En effet, si Jadot et Latour ont esquissé des solutions (description de la situation, redéfinition de la civilisation, vote mais encore capacité à se projeter dans un avenir serein), ils sont évidemment interrogés sur l’identité de ceux qui portent ces solutions. Jadot souligne le rôle des gouvernants et de la recherche publique (pour éviter le financement par des lobbies), Latour précise l’importance des changements d’habitudes individuelles. Mais ce dernier explique aussi que la dichotomie entre individuel et collectif est dangereuse, et que les deux sont parfaitement complémentaires et nécessaires. C’est aussi quelque part le message que fait passer l’anthropologue et éthologue Jane Goodall, dont l’absence est regrettée, mais qui demande en vidéo un film de la salle suivant son exemple et martelant le poing levé « yes we can save the earth, yes we will ». Elle souligne l’importance de faire se rejoindre les questions sociales et environnementales, et surtout le caractère essentiel du collectif. Tous les invités s’accordent sur le fait que chacun soit responsable de la protection de l’environnement : ceux qui détiennent le pouvoir dans un système capitaliste, mais aussi ceux qui y contribuent par leurs petites actions quotidiennes. D’où l’importance « d’encapaciter » (traduction d’empowerment avancée par Aleksandar Rankovic) les citoyens, notamment par la description. La présence de Bruno Latour, en charge de la revue des maquettes pédagogiques pour le projet « Climate action, maction, make it work », est l’occasion pour un élève de questionner les invités sur le partenariat entre l’école et Total. Sciences Po multiplie les initiatives pour montrer que l’institution prend elle aussi conscience de l’urgence climatique : les messages de Frédéric Mion s’adressant à la communauté dans son ensemble ont annoncé la transition écologique au sein de l’école en mars dernier, les leçons inaugurales de pré-rentrée pour les étudiants de première et deuxième année et pour une partie des masters étaient largement axées sur l’environnement, enfin, la première conférence organisée par le service évènement était donc intitulée « L’Anthropocène et nous ». Bruno Latour répond alors à l’étudiant que le partenariat avec Total est bien l’un des enjeux cruciaux de « Make it work ».

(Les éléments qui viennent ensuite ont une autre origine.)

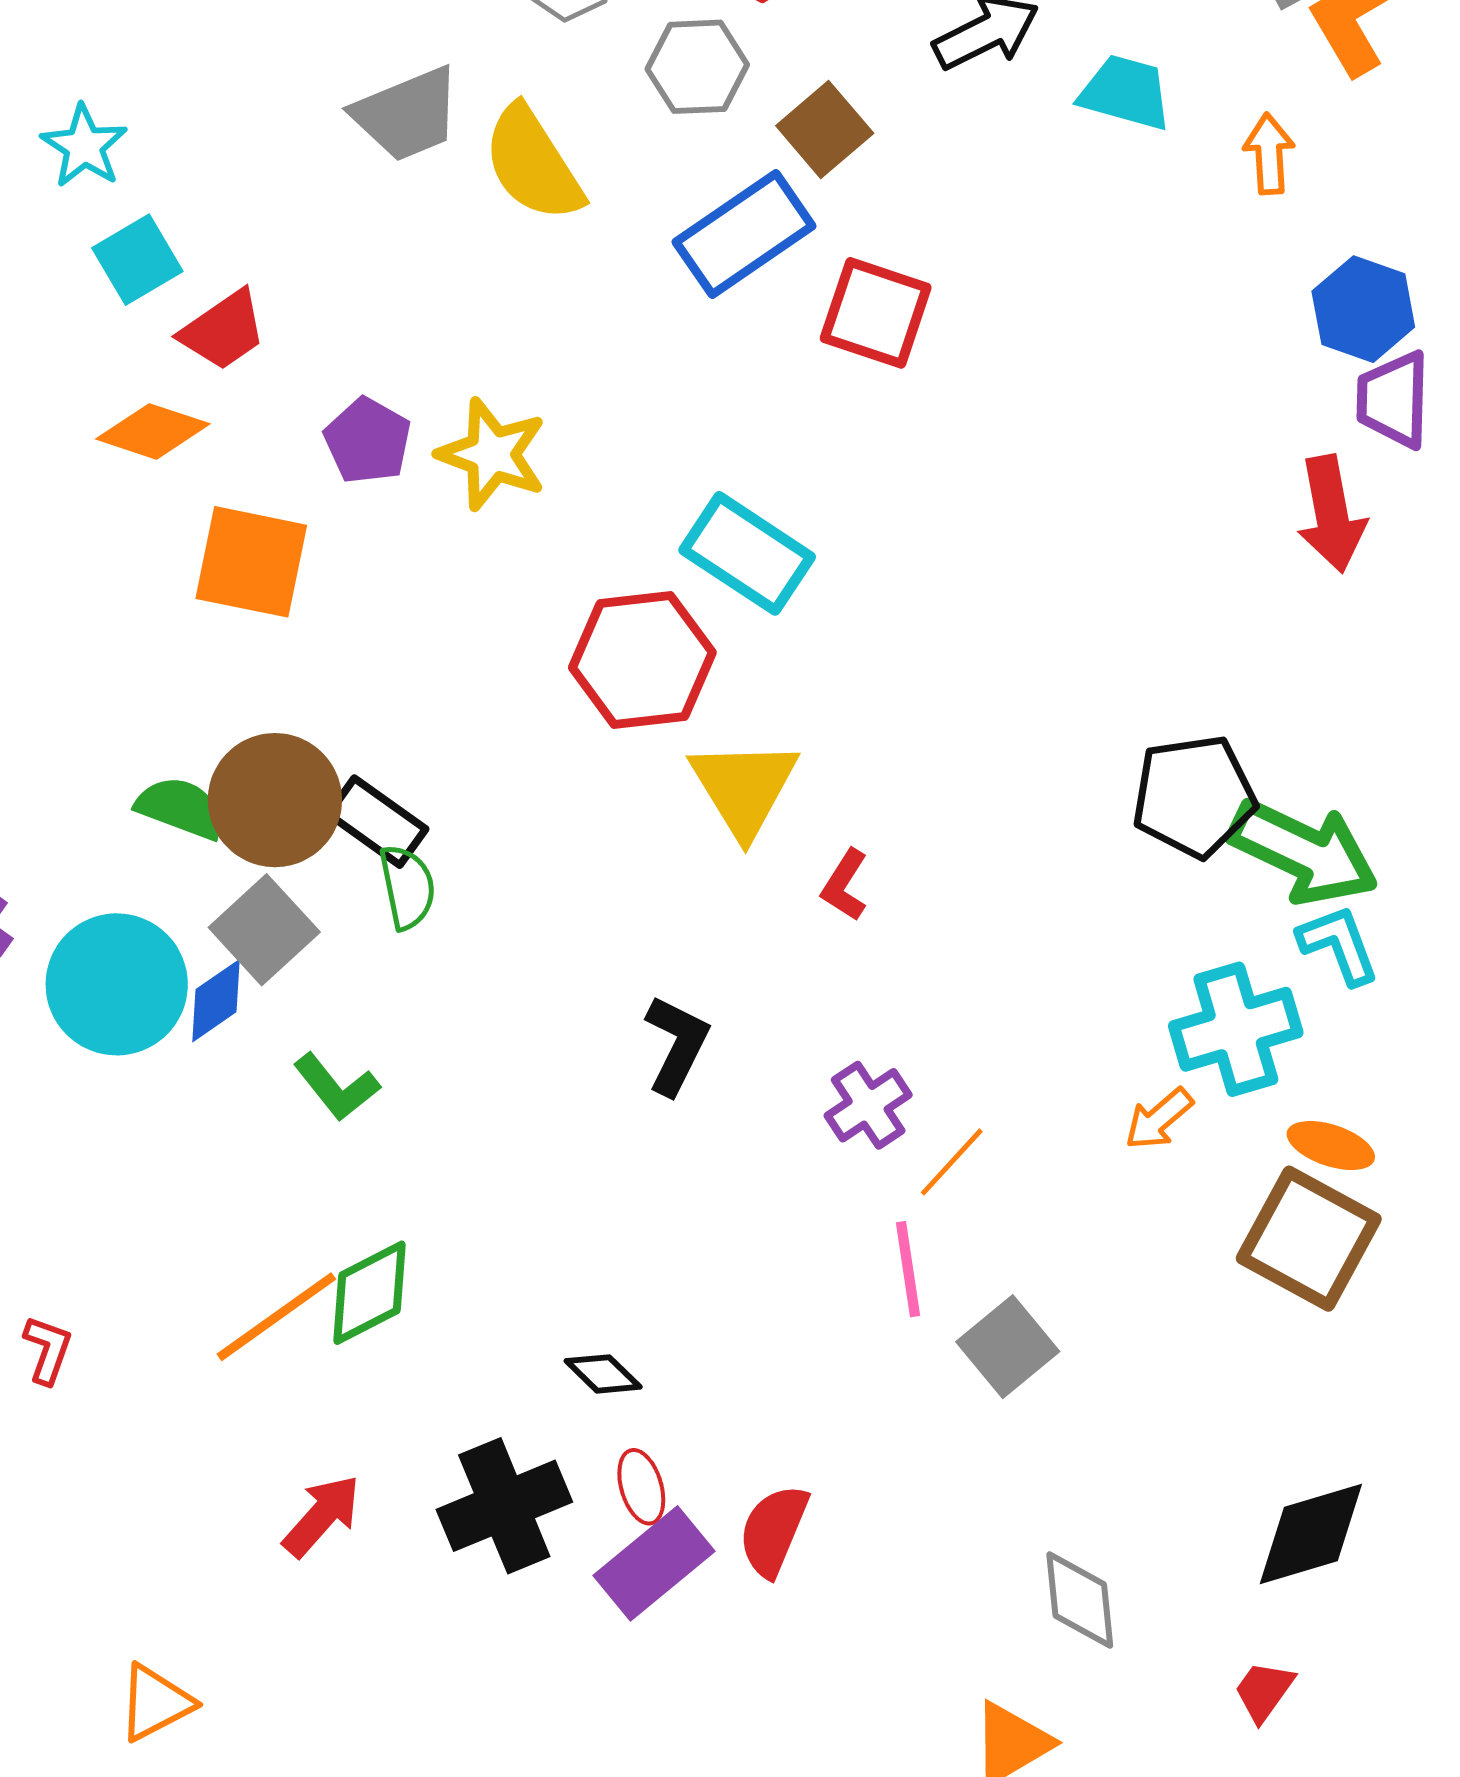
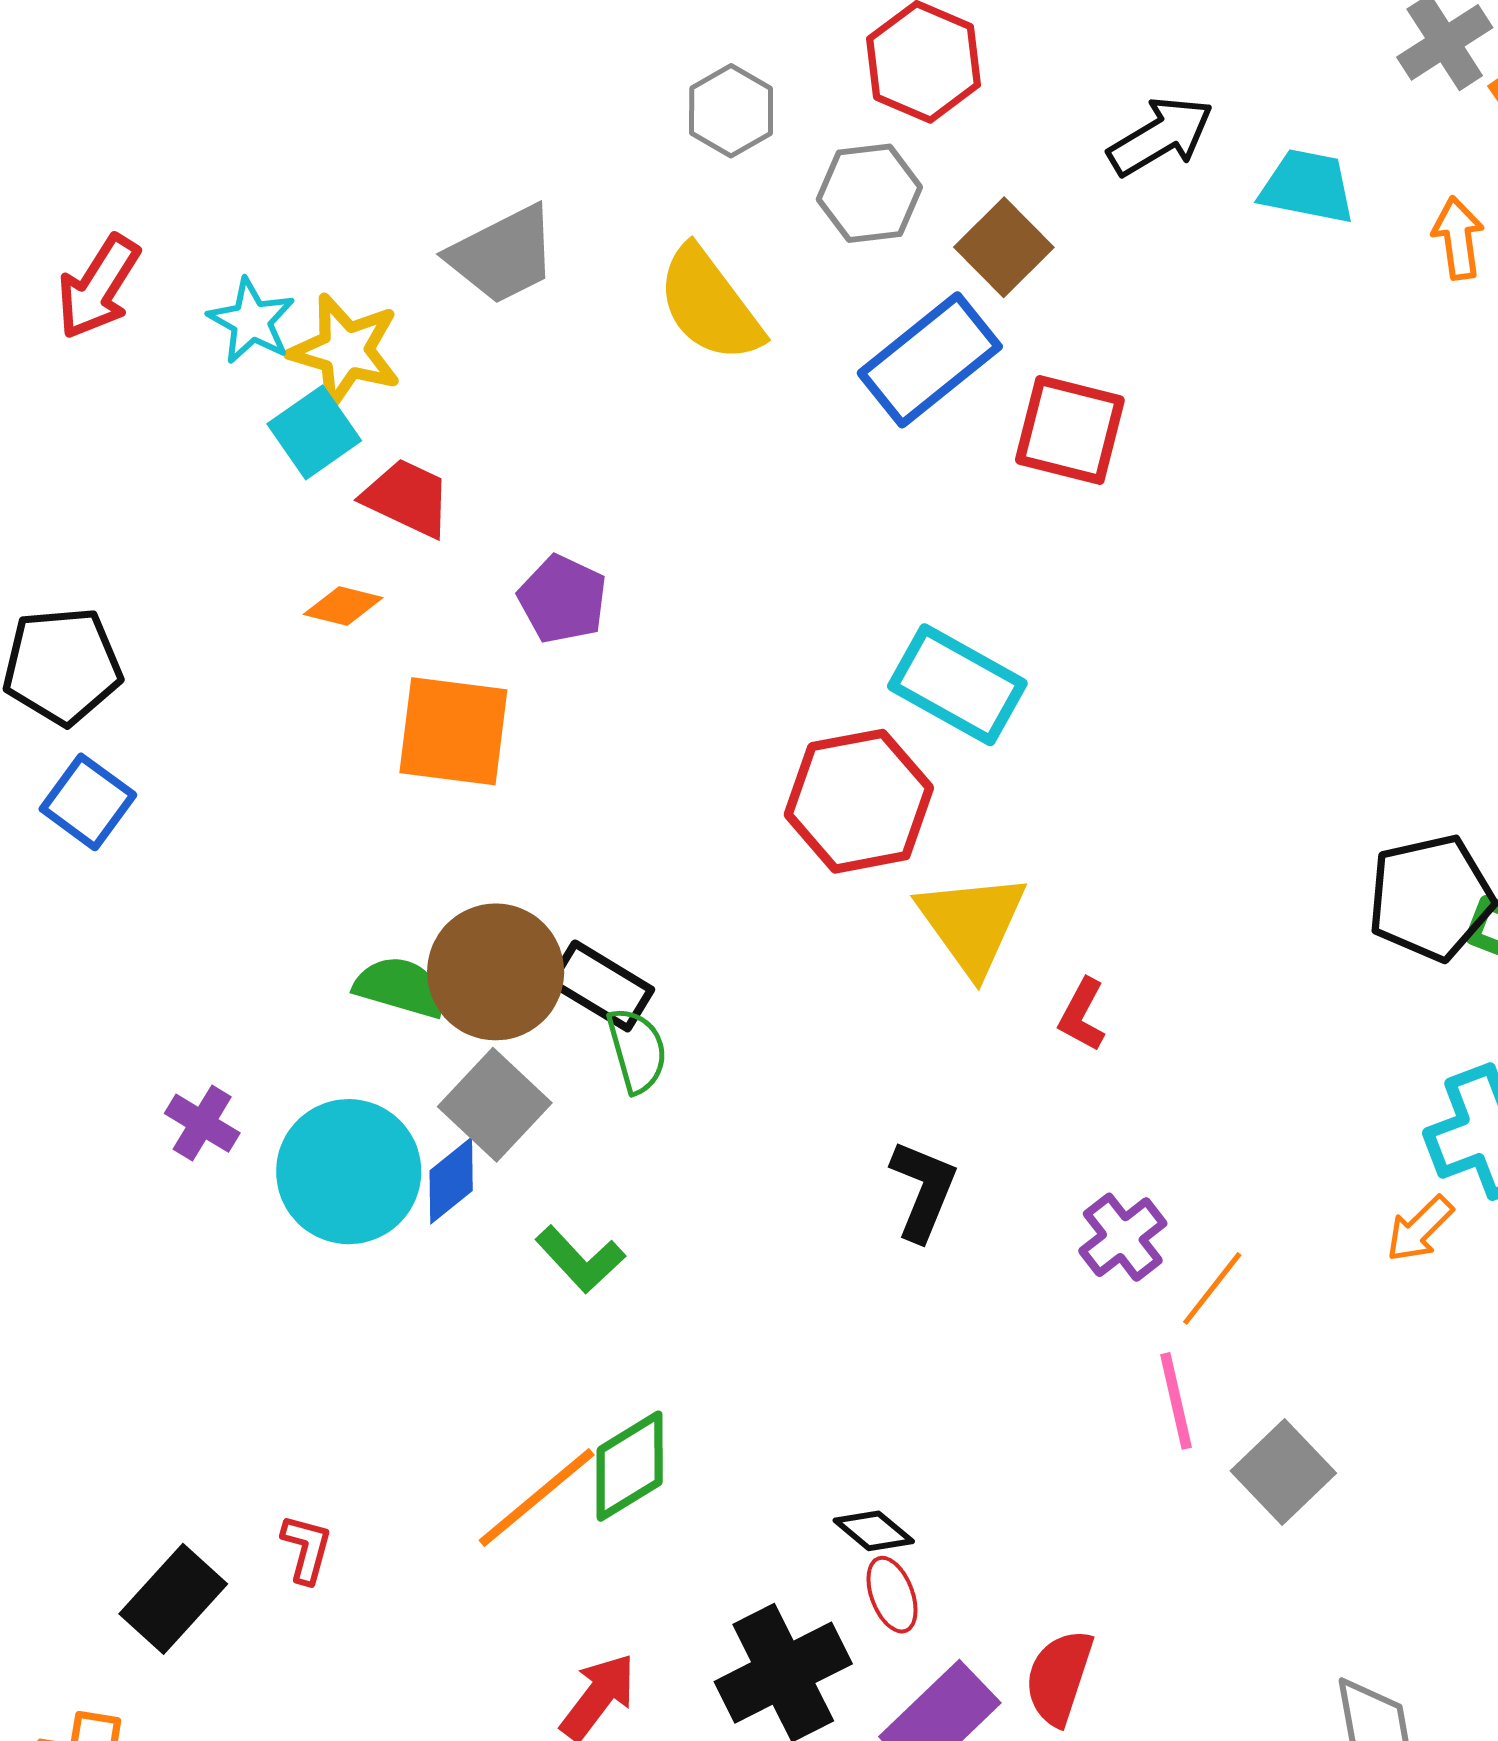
gray trapezoid: (407, 114) -> (503, 255), moved
red trapezoid: (223, 330) -> (407, 498), turned -116
orange diamond: (153, 431) -> (343, 606), size x0.7
yellow star: (492, 454) -> (345, 351), moved
red ellipse: (641, 1487) -> (892, 1595), moved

C’est l’occasion pour Yannick Jadot de s’attaquer au lobbying et aux pouvoirs économiques. C’est l’un des obstacles à l’action contre le changement climatique, qui ont été énumérées au fil de la conférence : l’absence de clarté de la problématique, les gouvernants court-termistes, l’absence de projection dans le futur et la nostalgie du passé des citoyens, les inégalités entre les victimes et ceux qui ne sont pas encore autant affectés par la dégradation de l’environnement. Les auteurs mentionnent le caractère « déprimant » et « angoissant » de l’écriture ou de la lecture de l’atlas. Mais le message final est plutôt positif. Il reste du temps, même s’il en reste peu, et en s’associant pour comprendre le problème et agir, nous pourrons, reprenant les mots de Jane Goodall, soigner la « douleur » (au moins en partie) de notre « mère nature ».